It is not critical that you understand everything in this section. This material is here to help those who like to have a sense of how statistical tests work. You won’t be assessed on it.

The \(\chi^2\) tests that we’re going to study borrow their name from a particular theoretical distribution, called… the \(\chi^2\) distribution. We don’t need to study this in much detail. However, just as with the normal distribution and the t-distribution, it can be helpful to know a little bit about it.

  1. The \(\chi^2\) distribution pops up a lot in statistics. However, in contrast to the normal distribution, it isn’t often used to model the distribution of a variable we’ve sampled (i.e. ‘the data’). Instead, the \(\chi^2\) distribution is often associated with a test statistic of some kind.

  2. The standard \(\chi^2\) distribution is completely described by only one parameter, called the degrees of freedom. This is closely related to the degrees of freedom idea introduced in the chapters on t-tests.

  3. The \(\chi^2\) distribution is appropriate for positive-valued numeric variables. Negative values can’t be accommodated. This is because the distribution arises whenever we take one or more normally distributed variables, square these, and then add them up.

Let’s take a look at the \(\chi^2\) distribution with one degree of freedom:

Distribution of a large sample of chi-square distributed variable with one degree of freedom

Figure 30.1: Distribution of a large sample of chi-square distributed variable with one degree of freedom

As we just noted, only positive values occur and most of these values lie between about 0 and 10. We can also see that the distribution is asymmetric. It is skewed to the right.

So why is any of this useful?

Let’s look at the plant morph example again. Imagine that we are able to take repeated samples from a population when the purple morph frequency is 25% . Let’s take repeated samples of 1000 plants each time. If the true frequency is 25% we expect to sample 250 purple plants each time. We’ll call this number the ‘expected value.’ We won’t actually end up with 250 plants in each sample because of sampling error. We’ll call this latter number the ‘observed value.’
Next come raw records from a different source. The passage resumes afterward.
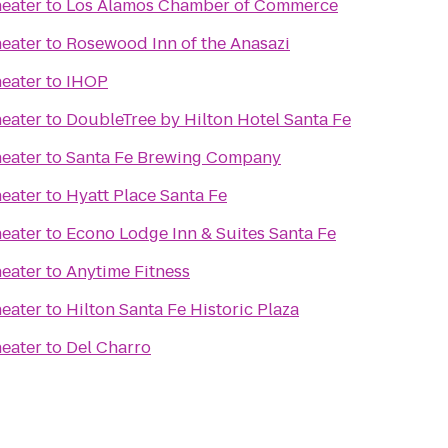
eater
to
Los Alamos Chamber of Commerce
eater
to
Rosewood Inn of the Anasazi
eater
to
IHOP
eater
to
DoubleTree by Hilton Hotel Santa Fe
eater
to
Santa Fe Brewing Company
eater
to
Hyatt Place Santa Fe
eater
to
Econo Lodge Inn & Suites Santa Fe
eater
to
Anytime Fitness
eater
to
Hilton Santa Fe Historic Plaza
eater
to
Del Charro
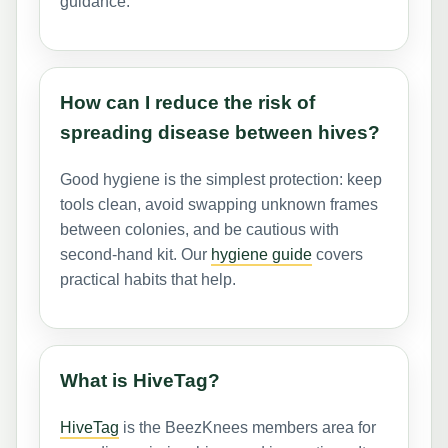
guidance.
How can I reduce the risk of
spreading disease between hives?
Good hygiene is the simplest protection: keep
tools clean, avoid swapping unknown frames
between colonies, and be cautious with
second-hand kit. Our
hygiene guide
covers
practical habits that help.
What is HiveTag?
HiveTag
is the BeezKnees members area for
So far we’re not doing anything we haven’t seen before. We’re just trying to see what happens under repeated sampling from a population. Here’s the new bit… Imagine that every time we sample the 1000 plants, we calculate the following test statistic…

\[2*\frac{(O-E)^{2}}{E}\]

…where \(O\) is the observed value and \(E\) is the expected value defined above. What does the distribution of this test statistic look like? We can find out by simulating the scenario in R and plotting the results:

Distribution of the test statistic

Figure 30.2: Distribution of the test statistic

That looks a lot like the theoretical \(\chi^2\) distribution we plotted above. It turns out that observed frequencies (‘counts’) that have been standardised with respect to their expected values—via the \(\frac{(O-E)^{2}}{E}\) statistic—have a \(\chi^2\) sampling distribution (at least approximately). This result is the basis for using the \(\chi^2\) distribution in various statistical tests involving categorical variables and frequencies.

30.3 Types of test

We’re going to learn about two different types of \(\chi^2\) test. Although the two tests work on the same general principle, it is still important to distinguish between them according to where they are used.

30.3.1 \(\chi^{2}\) goodness of fit test

A goodness-of-fit test is applicable in a situation where we have a single categorical variable and some hypothesis from which we can predict the expected proportions of observations falling in each category.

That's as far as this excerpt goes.